Le représentant Ted Deutch prend la parole alors que la commission judiciaire de la Chambre entend les conclusions de l’enquête sur la mise en accusation du président américain Donald Trump, le 9 décembre 2019, au Capitole à Washington. (Crédit : Alex Brandon/AP)

Lorsqu’on lui a demandé quelle serait la pertinence de s’exprimer après coup contre l’entrée d’Otzma Yehudit dans le gouvernement, Deutch a réaffirmé sa position. « Je ne vais pas spéculer sur ce à quoi le gouvernement va ressembler car ce n’est pas mon rôle de m’impliquer dans les élections israéliennes », a-t-il déclaré.

En 2019, le Jewish Council for Public Affairs, l’organisme faîtier des groupes de politique publique, avait exhorté Netanyahu dans une lettre privée obtenue par JTA à condamner Otzma Yehudit. Un responsable du JCPA a déclaré jeudi à JTA que l’organisme faîtier ne se prononcerait pas sur les « questions de politique intérieure israélienne ».

L’AIPAC, qui en 2019 avait cité la déclaration de l’AJC et déclaré « être d’accord », a refusé cette année de faire de commentaire sans donner d’explication. Aucun de ces groupes n’a voulu révéler s’ils avaient contacté Netanyahu en privé.

Les raisons de cette réticence à s’exprimer ne sont pas claires, mais les groupes pro-israéliens accordent une grande importance à l’accès au gouvernement, et Netanyahu, qui a plus d’une chance sur deux de revenir au pouvoir, a cessé de se soucier de ce que la plupart des Juifs américains pensaient pendant ses 12 années de mandat.

Selon Axios, qui a révélé les faits, Netanyahu, habituellement très attentif aux puissants visiteurs américains, n’a pas caché qu’il était « furieux » de la réprimande de Menendez.

Le leader du Likud, Benjamin Netanyahu, prononçant un discours de campagne électorale à l’intérieur d’un camion de livraison modifié dont la paroi latérale a été remplacée par du verre pare-balles, à Beer Sheva, le 13 septembre 2022. (Crédit : AP Photo/Ariel Schalit)
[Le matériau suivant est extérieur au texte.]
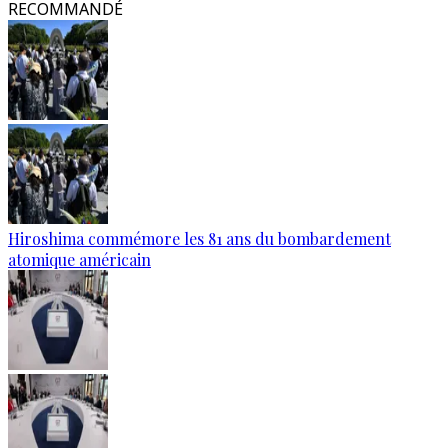
RECOMMANDÉ
Hiroshima commémore les 81 ans du bombardement
atomique américain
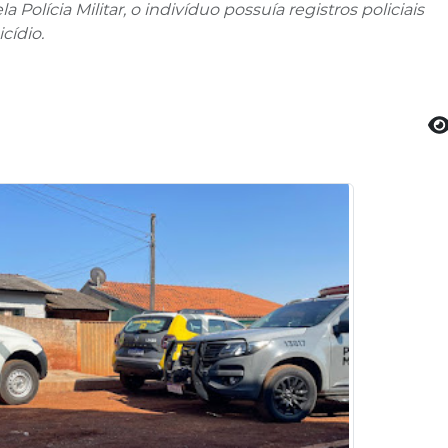
olícia Militar, o indivíduo possuía registros policiais
cídio.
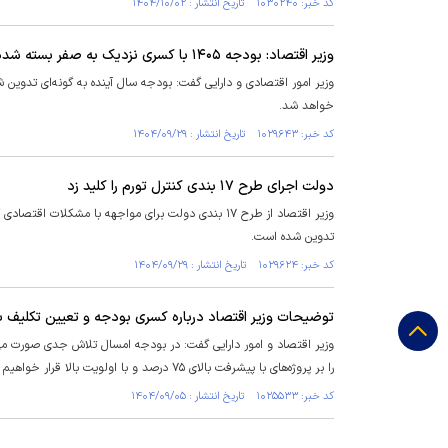
کد خبر: ۱۰۳۰۲۴۰ تاریخ انتشار : ۱۴۰۴/۱۰/۰۲
وزیر اقتصاد: بودجه ۱۴۰۵ با کسری نزدیک به صفر بسته شده است
وزیر امور اقتصادی و دارایی گفت: بودجه سال آینده به گونه‌ای تدوین
خواهد شد.
کد خبر: ۱۰۲۹۶۴۳ تاریخ انتشار : ۱۴۰۴/۰۹/۲۹
دولت اجرای طرح ۱۷ بندی کنترل تورم را کلید زد
وزیر اقتصاد از طرح ۱۷ بندی دولت برای مواجهه با مش
تدوین شده است.
کد خبر: ۱۰۲۹۶۲۴ تاریخ انتشار : ۱۴۰۴/۰۹/۲۹
توضیحات وزیر اقتصاد درباره کسری بودجه و تعیین تکلیف بان
وزیر اقتصاد و امور دارایی گفت: در بودجه امسال تلاش جدی صورت می‌ده
را بر پروژه‌های با پیشرفت بالای ۷۵ درصد و با اولویت بالا قرار خواهیم داد.
کد خبر: ۱۰۲۵۵۳۳ تاریخ انتشار : ۱۴۰۴/۰۹/۰۵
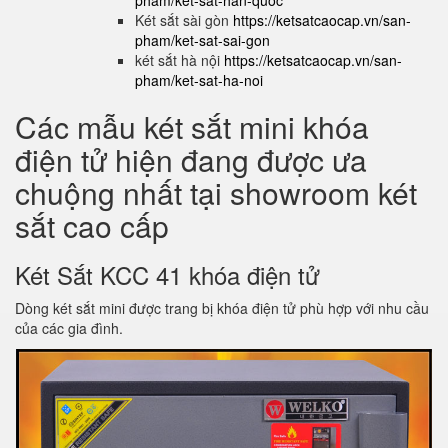
pham/ket-sat-han-quoc
Két sắt sài gòn
https://ketsatcaocap.vn/san-
pham/ket-sat-sai-gon
két sắt hà nội
https://ketsatcaocap.vn/san-
pham/ket-sat-ha-noi
Các mẫu két sắt mini khóa
điện tử hiện đang được ưa
chuộng nhất tại showroom két
sắt cao cấp
Két Sắt KCC 41 khóa điện tử
Dòng két sắt mini được trang bị khóa điện tử phù hợp với nhu cầu
của các gia đình.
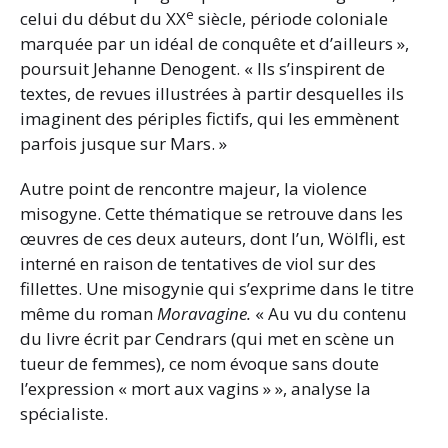
e
celui du début du XX
siècle, période coloniale
marquée par un idéal de conquête et d’ailleurs »,
poursuit Jehanne Denogent. « Ils s’inspirent de
textes, de revues illustrées à partir desquelles ils
imaginent des périples fictifs, qui les emmènent
parfois jusque sur Mars. »
Autre point de rencontre majeur, la violence
misogyne. Cette thématique se retrouve dans les
œuvres de ces deux auteurs, dont l’un, Wölfli, est
interné en raison de tentatives de viol sur des
fillettes. Une misogynie qui s’exprime dans le titre
même du roman
Moravagine.
« Au vu du contenu
du livre écrit par Cendrars (qui met en scène un
tueur de femmes), ce nom évoque sans doute
l’expression « mort aux vagins » », analyse la
spécialiste.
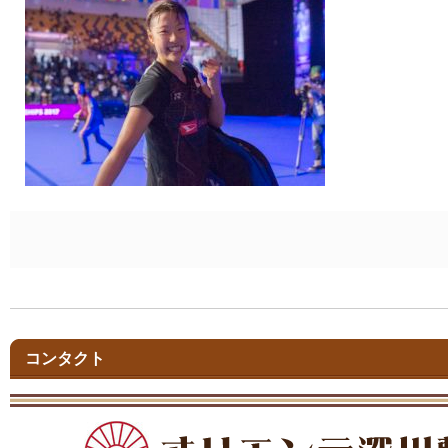
コンタクト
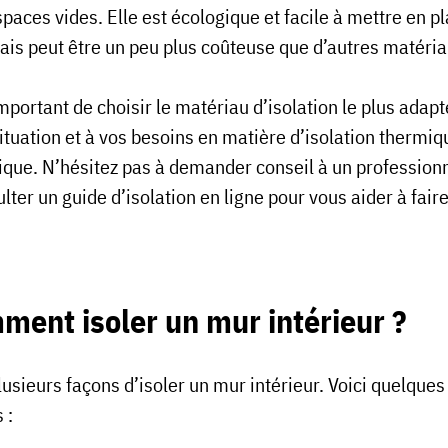
paces vides. Elle est écologique et facile à mettre en pl
ais peut être un peu plus coûteuse que d’autres matéri
important de choisir le matériau d’isolation le plus adapt
ituation et à vos besoins en matière d’isolation thermiq
ique. N’hésitez pas à demander conseil à un profession
lter un guide d’isolation en ligne pour vous aider à fair
ent isoler un mur intérieur ?
plusieurs façons d’isoler un mur intérieur. Voici quelques
s :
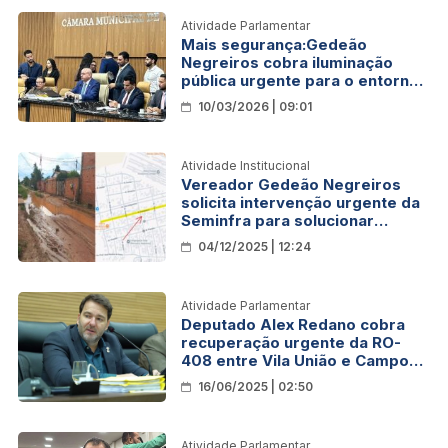
Atividade Parlamentar
Mais segurança:Gedeão
Negreiros cobra iluminação
pública urgente para o entorno
de escola no bairro Lagoinha
10/03/2026 | 09:01
Atividade Institucional
Vereador Gedeão Negreiros
solicita intervenção urgente da
Seminfra para solucionar
problemas de drenagem no
04/12/2025 | 12:24
Bairro Planalto
Atividade Parlamentar
Deputado Alex Redano cobra
recuperação urgente da RO-
408 entre Vila União e Campo
Novo de Rondônia
16/06/2025 | 02:50
Atividade Parlamentar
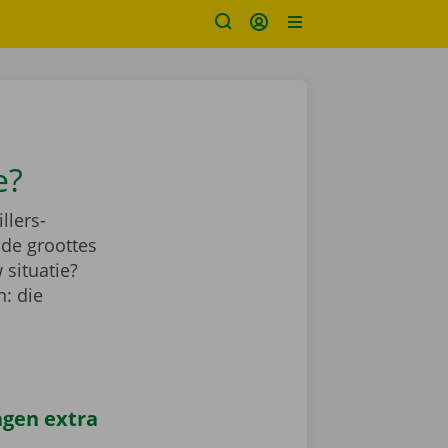
e?
llers-
nde groottes
 situatie?
: die
agen extra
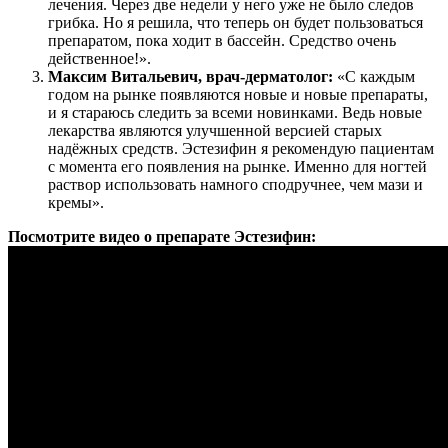
лечения. Через две недели у него уже не было следов
грибка. Но я решила, что теперь он будет пользоваться
препаратом, пока ходит в бассейн. Средство очень
действенное!».
Максим Витальевич, врач-дерматолог:
«С каждым
годом на рынке появляются новые и новые препараты,
и я стараюсь следить за всеми новинками. Ведь новые
лекарства являются улучшенной версией старых
надёжных средств. Эстезифин я рекомендую пациентам
с момента его появления на рынке. Именно для ногтей
раствор использовать намного сподручнее, чем мази и
кремы».
Посмотрите видео о препарате Эстезифин:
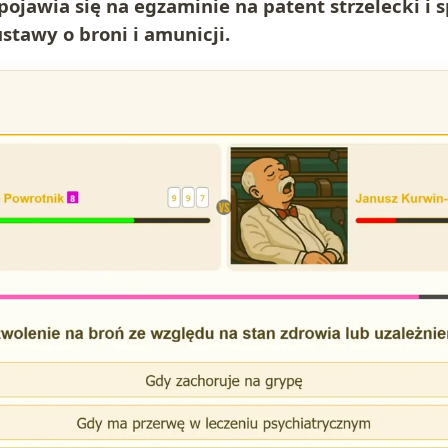
pojawia się na egzaminie na patent strzelecki i
 ustawy o broni i amunicji.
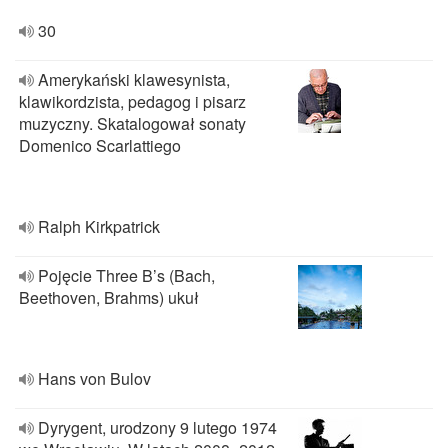
30
Amerykański klawesynista,
klawikordzista, pedagog i pisarz
muzyczny. Skatalogował sonaty
Domenico Scarlattiego
Ralph Kirkpatrick
Pojęcie Three B’s (Bach,
Beethoven, Brahms) ukuł
Hans von Bulov
Dyrygent, urodzony 9 lutego 1974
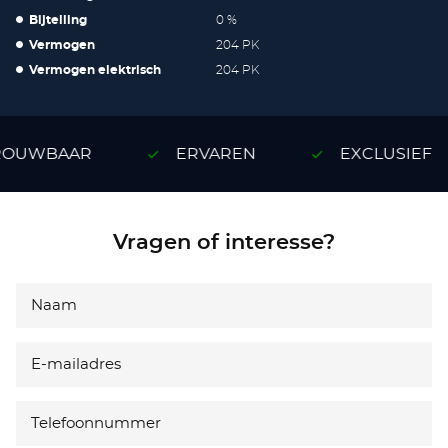
Bijtelling
0 %
Vermogen
204 PK
Vermogen elektrisch
204 PK
OUWBAAR
ERVAREN
EXCLUSIEF
Vragen of interesse?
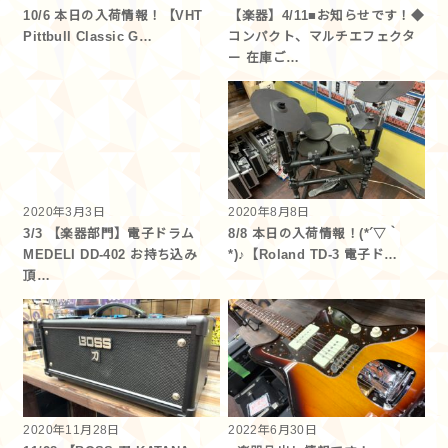
10/6 本日の入荷情報！【VHT
【楽器】4/11■お知らせです！◆
Pittbull Classic G…
コンパクト、マルチエフェクタ
ー 在庫ご…
2020年3月3日
2020年8月8日
3/3 【楽器部門】電子ドラム
8/8 本日の入荷情報！(*´▽｀
MEDELI DD-402 お持ち込み
*)♪【Roland TD-3 電子ド…
頂…
2020年11月28日
2022年6月30日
Scott Lasensky, professeur en études israéliennes et juives à l’Université du Maryland, a déclaré que l’incapacité des organisations juives à s’exprimer pourrait être attribuée à un certain nombre de facteurs, dont un qui frappe également les Israéliens – la fatigue électorale.

Il s’agit du cinquième scrutin depuis 2019, a-t-il noté, et les organisations peuvent penser qu’il est plus sage d’attendre et de voir comment se dérouleront les élections avant de se prononcer.

« Compte tenu de la fatigue et de l’incertitude de ce à quoi ressemblera la coalition, certains groupes prennent des précautions et préfèrent attendre la période post-électorale », lorsque les partis négocieront pour mettre en place une coalition, pour exprimer leurs éventuelles objections, a-t-il dit.

Un autre facteur, selon Lasensky, sont les crises qui accablent les Américains depuis 2019 – la pandémie de coronavirus, l’invasion de l’Ukraine par la Russie, l’inflation et l’insurrection du 6 janvier 2021. Les organisations juives n’ont peut-être pas la marge de manœuvre nécessaire pour se soucier de coalitions futures au sein du gouvernement israélien.

Lasensky a également déclaré que les groupes juifs adhèrent à une « norme de déférence » lorsqu’il s’agit d’Israël, et ne la rompent que dans des circonstances extraordinaires. Si la perspective de voir Otzma Yehudit au gouvernement était extraordinaire en 2019, elle ne l’est plus aujourd’hui, car le parti a été normalisé parmi les Israéliens.